The large agricultural machinery manufactures have been getting greatly excited by the prospect of artificial intelligence (AI) and how it will alter the way we go about farming, encompassing everything from crop husbandry to self-driving tractors.
However, has this agitation been misplaced? Was there too much optimism shown, and can AI ever live up to what was expected of it?
The answers are looking ever less promising as the months roll by and few of the promises are fulfilled, and even when they are, there are large flaws in the product of AI.
Artificial intelligence
To understand quite why the buzz over this latest wave of computing may now slowly be deflating, it is important to understand just what AI actually is, and herein lies the first problem.
The definition of AI has no strict lines of demarcation, it is a rather woolly concept that is often used to impress, rather than enlighten, especially by company marketing departments.
Within computing circles, it is generally held that AI is the development of computers that will be capable of performing tasks that historically required human intelligence.
Computers are very good at doing lots of sums very quickly, what they have hitherto been unable to do is decide what sums need doing and why, and then doing something useful with the results.
The great hurdle
AI is meant to take the next major step and that is create computers that can reason, or think for themselves, and it is not looking as if that stage has been reached, despite programmes such as Chat GPT giving the illusion of doing so.
The concept of AI now stands in a sort of no mans land between advanced computing and true independence of human input, and even if the path out of this wilderness was clear, it is likely to be very expensive, so expensive in fact that adoption of true AI is likely to be very slow indeed.
Behind all the hubris being generated over artificial intelligence, there is some serious academic research going on with one paper in particular often being cited in the computing press as being a true indicator of the state of progress in the field of AI.
Published in January of this year, the MIT-based authors, M. Svanberg et al, look at one particular workplace task that is held to be suitable for the introduction of AI and that is computer vision.
The ability to recognise scenarios and then act upon them is is of huge interest to the agricultural world, although farming was only referenced in the study by noting its exclusion from the survey that sought to identify suitable tasks.
Yet the agricultural applications for this aspect of AI are far ranging, from autonomous tractors to weed recognition in the field, there is much that could be done to automate farming operations if only we could develop computers that can actually replicate human thought.
Prohibitive cost
However, despite the omission of farming, the study revealed some sobering facts concerning AI in industry generally. It is not the panacea that it is generally considered to be and its expense will severely slow its introduction.

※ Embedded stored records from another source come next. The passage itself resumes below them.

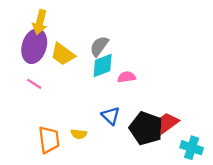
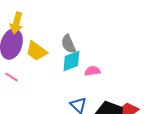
gray semicircle: (99, 46) -> (68, 44), turned -60

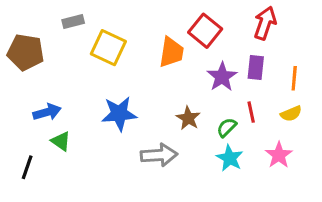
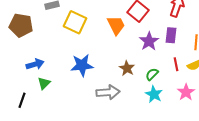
orange trapezoid: (171, 52) -> (116, 25), turned -35
red line: (251, 112) -> (176, 64), moved
green triangle: (61, 141) -> (44, 83), turned 40

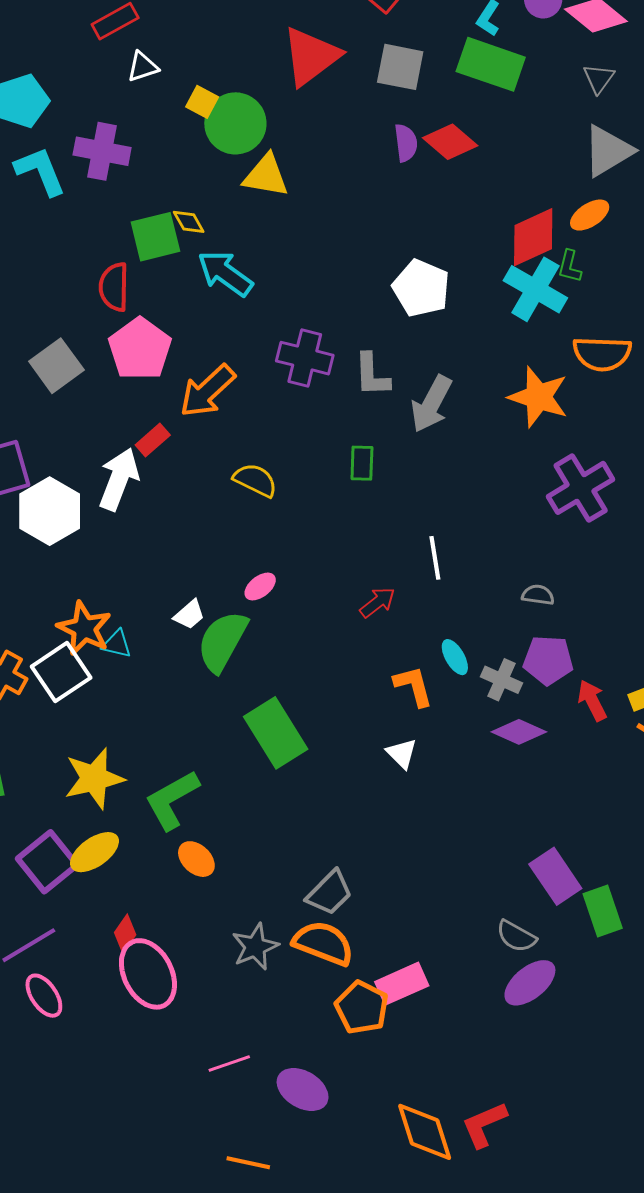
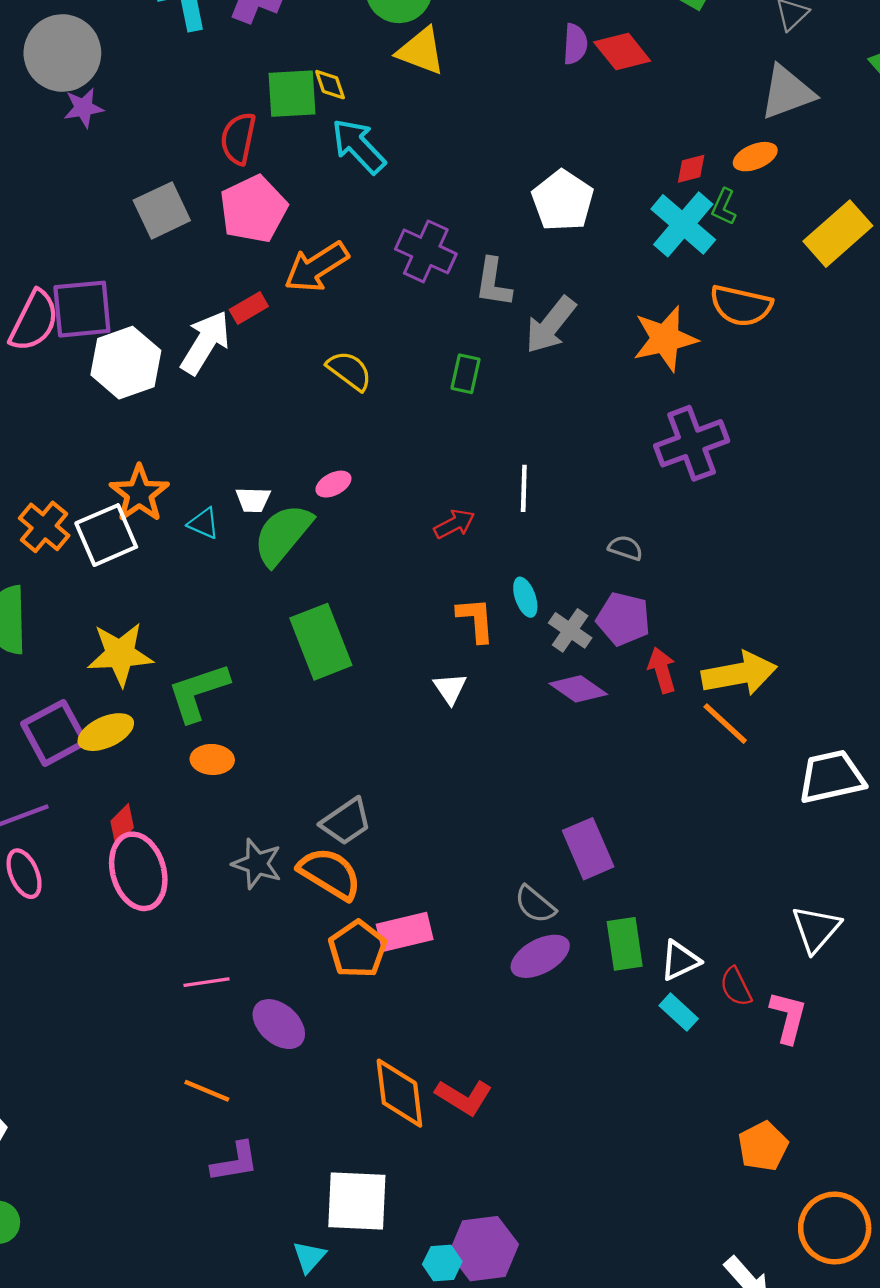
red diamond: (533, 237) -> (691, 169), size x0.5
orange star: (538, 397) -> (665, 339), turned 30
white trapezoid: (189, 615) -> (253, 500), turned 32
cyan triangle: (117, 644) -> (204, 523), moved
orange ellipse: (196, 859) -> (212, 759), turned -51
green rectangle: (603, 911) -> (625, 944), moved
gray star: (255, 947) -> (257, 864), turned 30
red L-shape: (484, 1125) -> (464, 1097), turned -136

The major problem is teaching it what to do. Huge amounts of data are required for machine learning and the more data the more accurate and useful AI becomes, but acquiring that information is costly and will consume a good deal of energy, a facet of computing which is now gaining critical attention.

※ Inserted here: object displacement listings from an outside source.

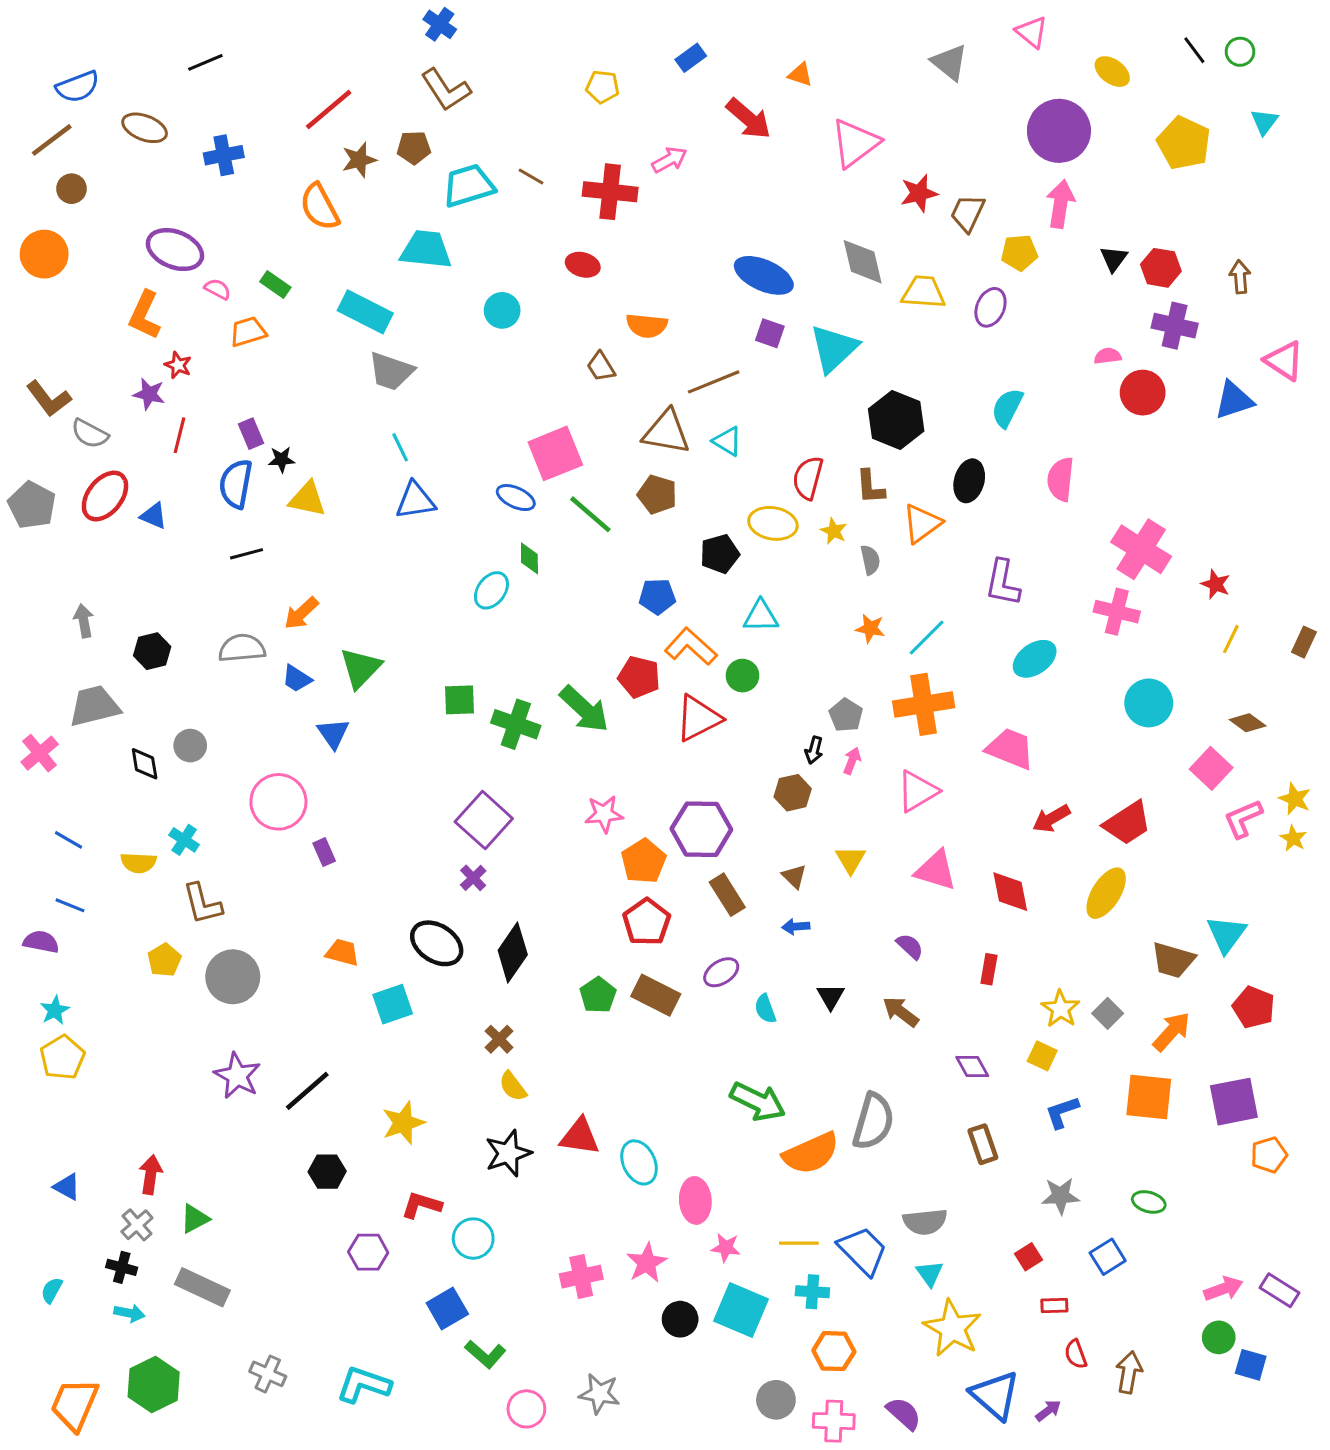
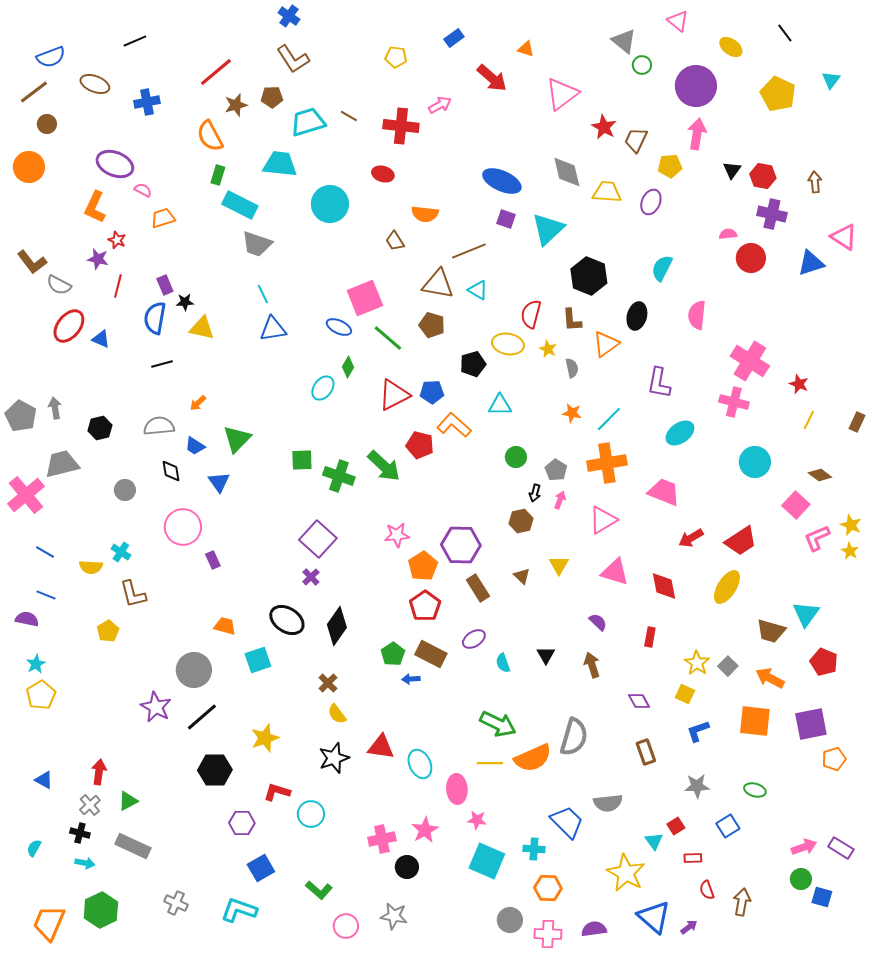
green circle: (1240, 52) -> (642, 65), moved
red star: (919, 193) -> (604, 127), turned -30
green rectangle: (275, 285) -> (218, 175), moved, turned 72
cyan circle: (502, 310) -> (330, 204), size x1.6
gray pentagon: (32, 505) -> (21, 416), moved
green diamond: (529, 558) -> (348, 367), turned 30
orange arrow: (301, 613) -> (198, 403), size x0.7
green circle: (742, 676) -> (516, 457), moved
red triangle: (698, 718) -> (394, 395), moved
pink cross: (40, 753) -> (26, 495), size x1.5
black diamond: (145, 764) -> (171, 471), moved
blue arrow: (796, 927) -> (411, 679), moved
gray circle: (233, 977) -> (194, 670), moved
brown arrow: (901, 1012) -> (592, 665), turned 35
orange arrow: (1172, 1032) -> (770, 678), turned -104
black hexagon: (327, 1172) -> (215, 770), size x1.4
yellow line: (799, 1243) -> (490, 763), moved
cyan triangle: (930, 1274) -> (654, 841), moved
blue square: (447, 1308) -> (261, 868), moved
black circle: (680, 1319) -> (407, 867), moved
purple semicircle: (904, 1413) -> (594, 929), turned -50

The predictive model developed by the researchers was designed to forecast the cost/benefit ratio of developing and implementing AI systems to replace humans in work situations, and, naturally enough, the lower the pay scales the less attractive AI is to companies.
It was found that within American industry only 8% of menial jobs would be cost effective to replace with AI, A far cry from the general belief that we are all going to lose our jobs to it tomorrow.
As a very basic conclusion to the study, it would be fair to say that wholesale displacement of jobs by AI is still a long way off because of the shear cost involved in training it do the job, a deduction supported by the struggle that companies are having in making cars fully autonomous.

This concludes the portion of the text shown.